MIFF 2014 Critics Campus review: My Name is Salt
Published: August 10, 2014 – 2:42PM
An absorbingly visual story about the lives of some of the 40,000 people who flock to the Indian desert for eight months each year to work the salt pans.
It’s rare that a film can so elegantly encapsulate essential truths about humanity, and yet MIFF this year features two documentaries with overlapping titles that do exactly that. The Salt of the Earth focuses on the career of photographer Sebastiao Selgado, whose life’s work represents a process of artistic and natural regeneration. Farida Pacha’s My Name is Salt takes a microcosmic approach, detailing the lives of some of the 40,000 people who flock to the Indian desert for eight months each year to work the salt pans. Pacha, alongside cinematographer Lutz Konermann and editor Katharina Fiedler, has crafted an absorbingly visual story. One family’s gruelling toil becomes a rhythmic, graceful life cycle in itself; when their work is done, the arid desert is transformed by monsoons and the salt pans wash away.
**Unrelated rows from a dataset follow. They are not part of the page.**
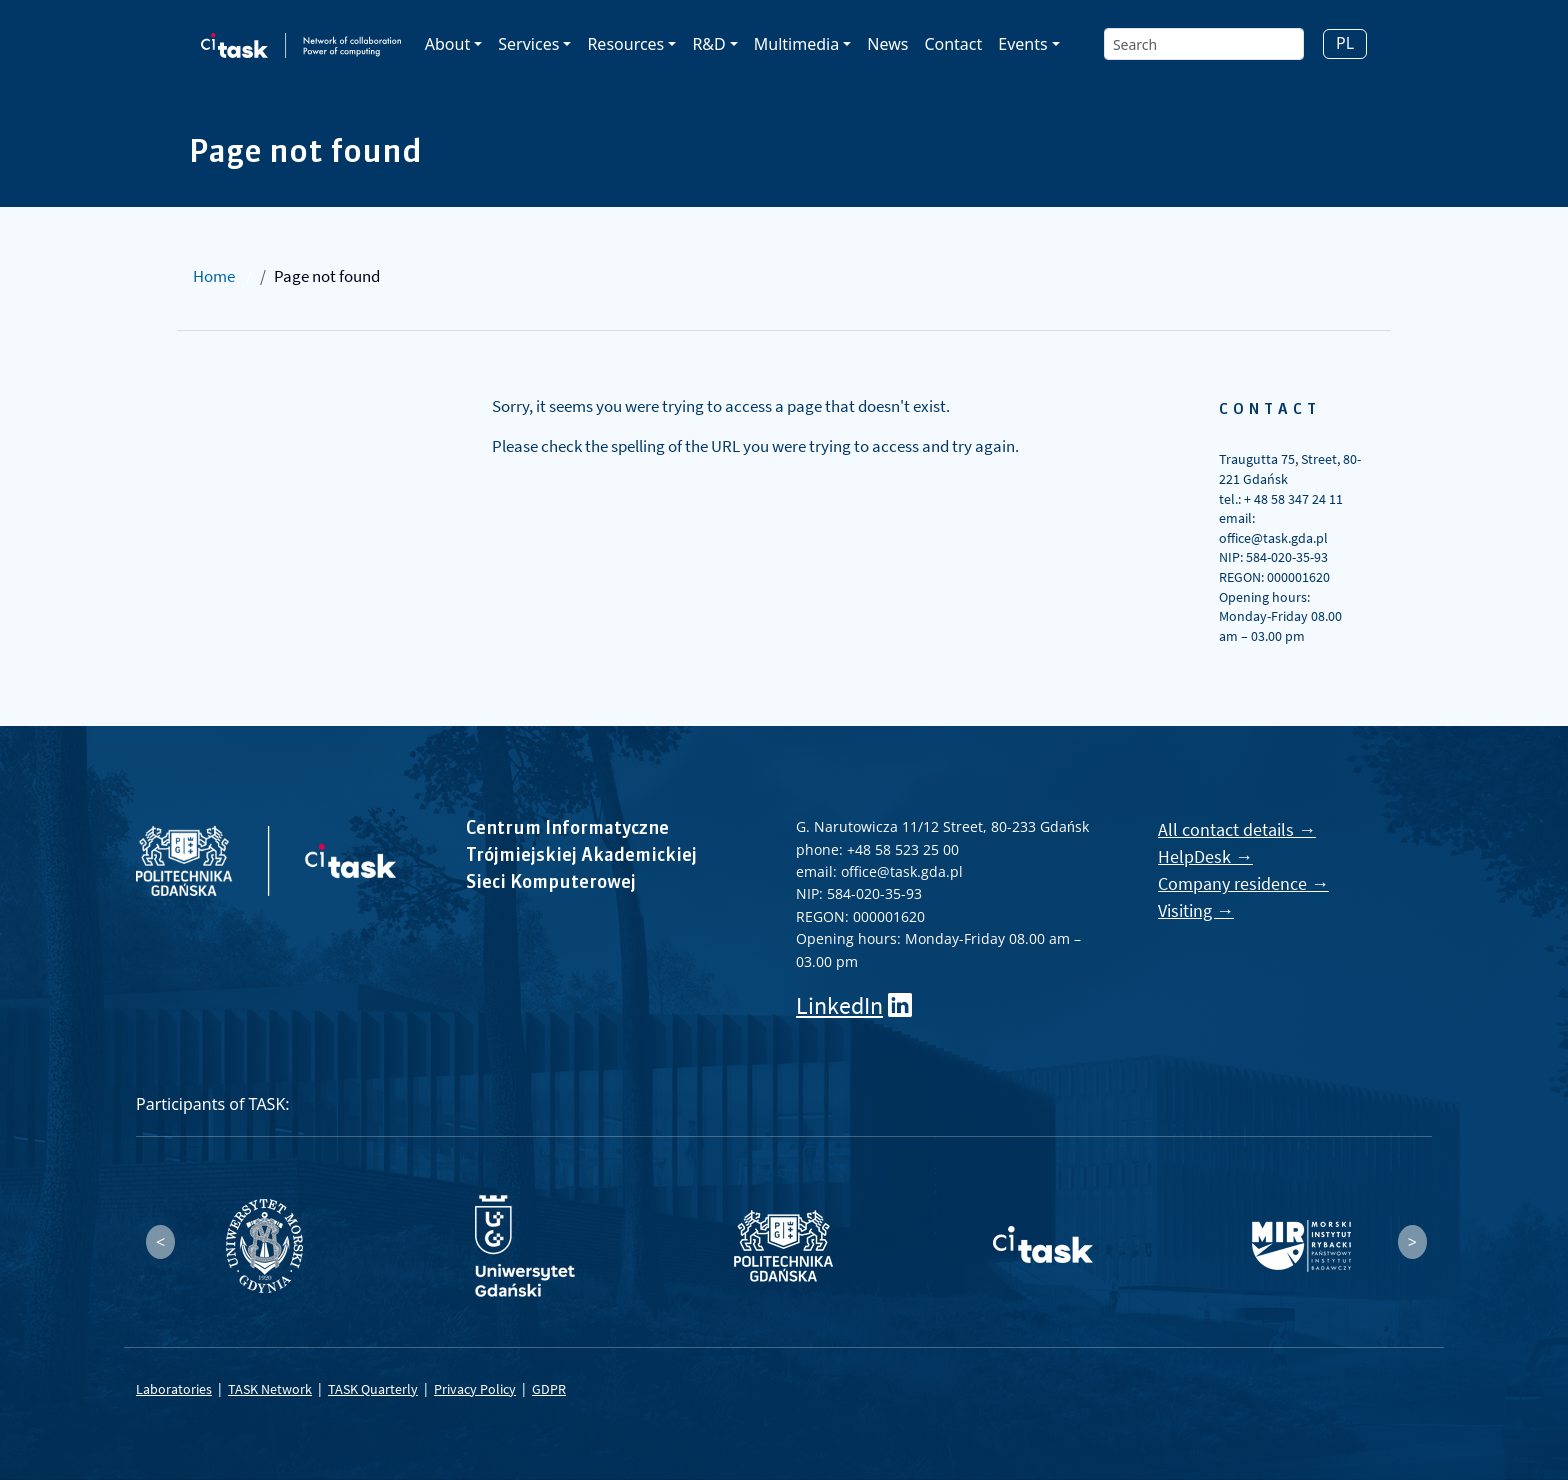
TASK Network (270, 1389)
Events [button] (1022, 44)
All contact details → (1237, 829)
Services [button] (528, 44)
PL (1345, 43)
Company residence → (1243, 883)
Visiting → (1196, 910)
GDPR (549, 1389)
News (887, 44)
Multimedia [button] (796, 44)
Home (214, 276)
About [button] (447, 44)
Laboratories (174, 1389)
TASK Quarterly (373, 1389)
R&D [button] (708, 44)
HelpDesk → (1205, 856)
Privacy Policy (475, 1389)
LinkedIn (839, 1005)
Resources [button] (625, 44)
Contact (953, 44)
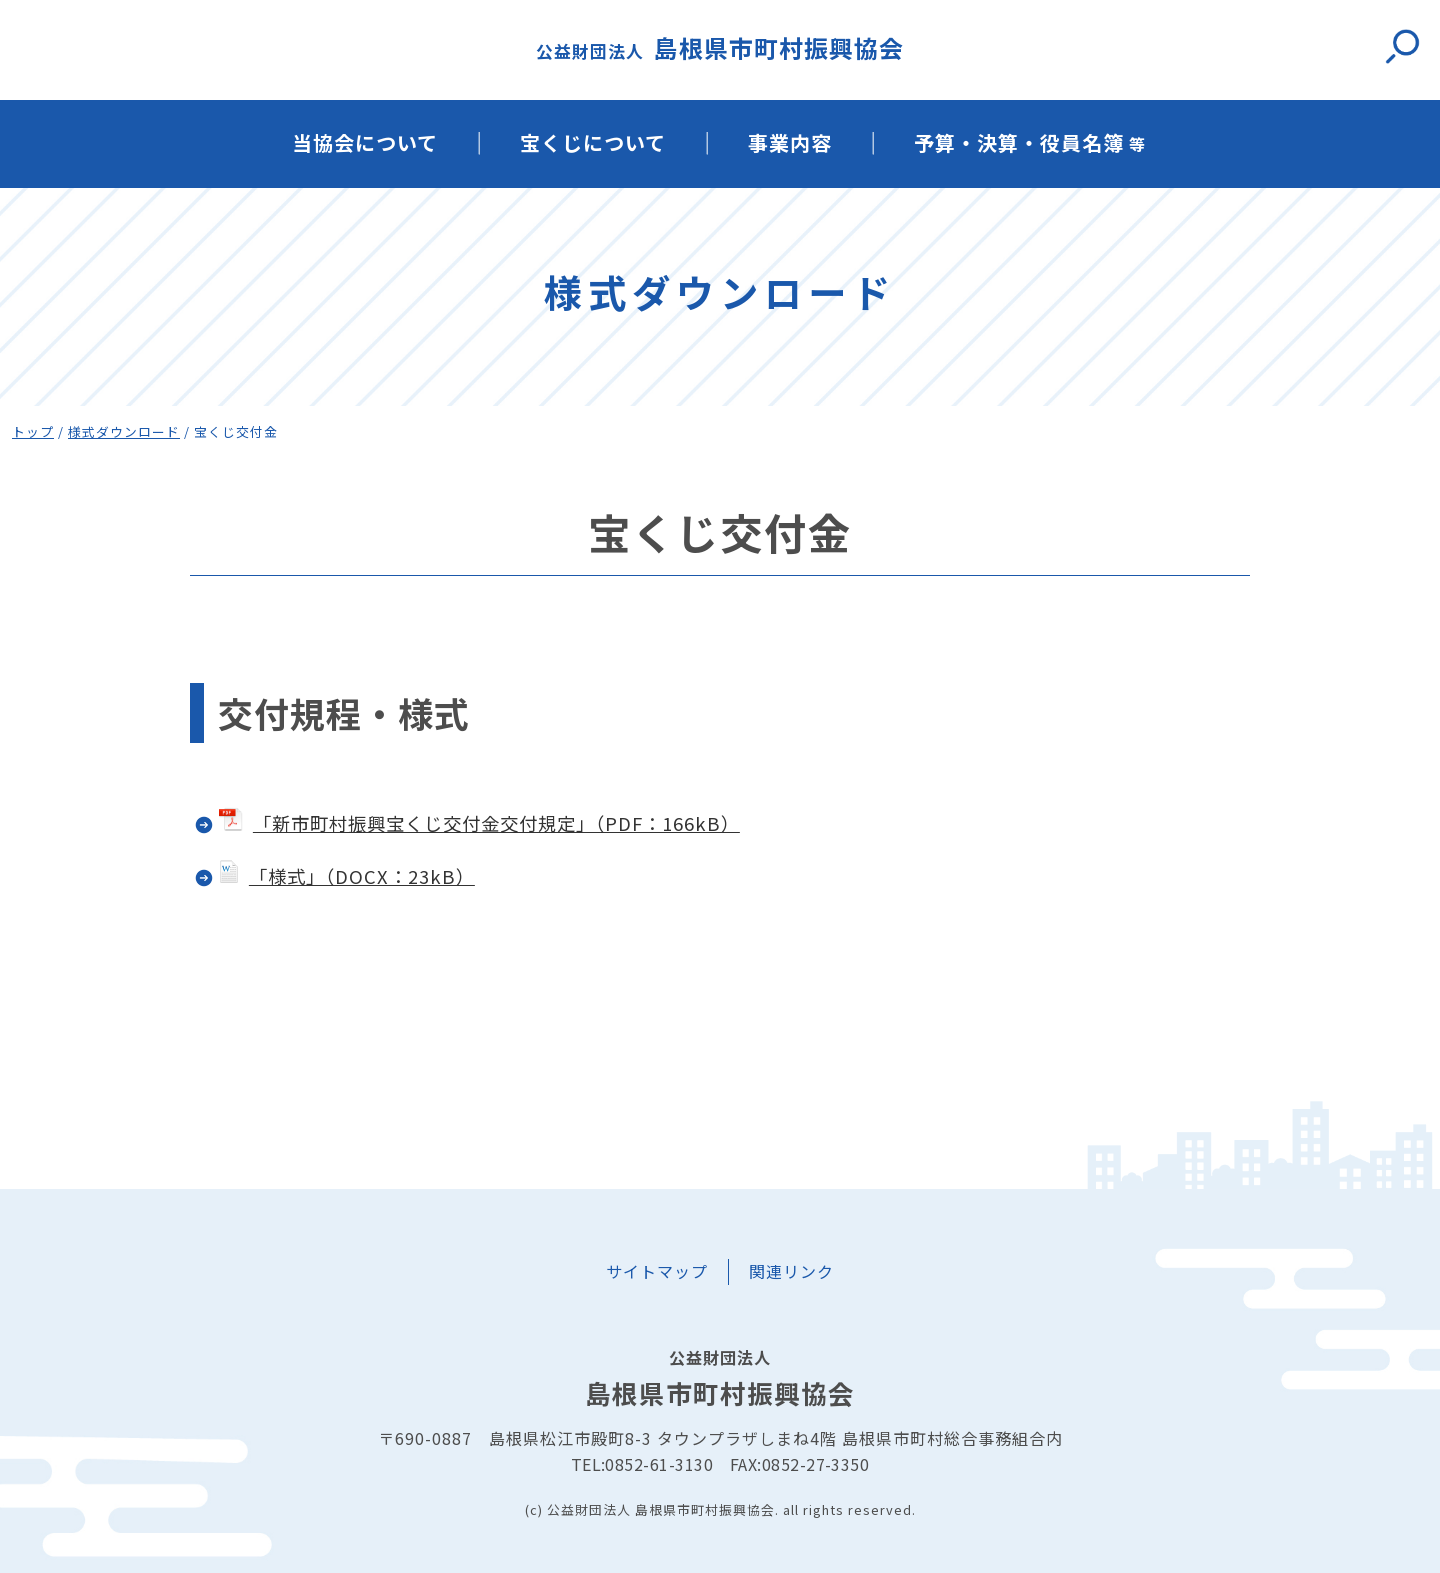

Each minute action and interaction with the scorched landscape is presented in exquisite compositions, observing the workers from a contemplative distance. But Pacha never detaches the audience from their struggle. While the work is menial, there is a devastating poetry to it: the workers are unquestionably being exploited, but they will return every year just to eke out a livelihood from the broken terrain – the true salt of the earth.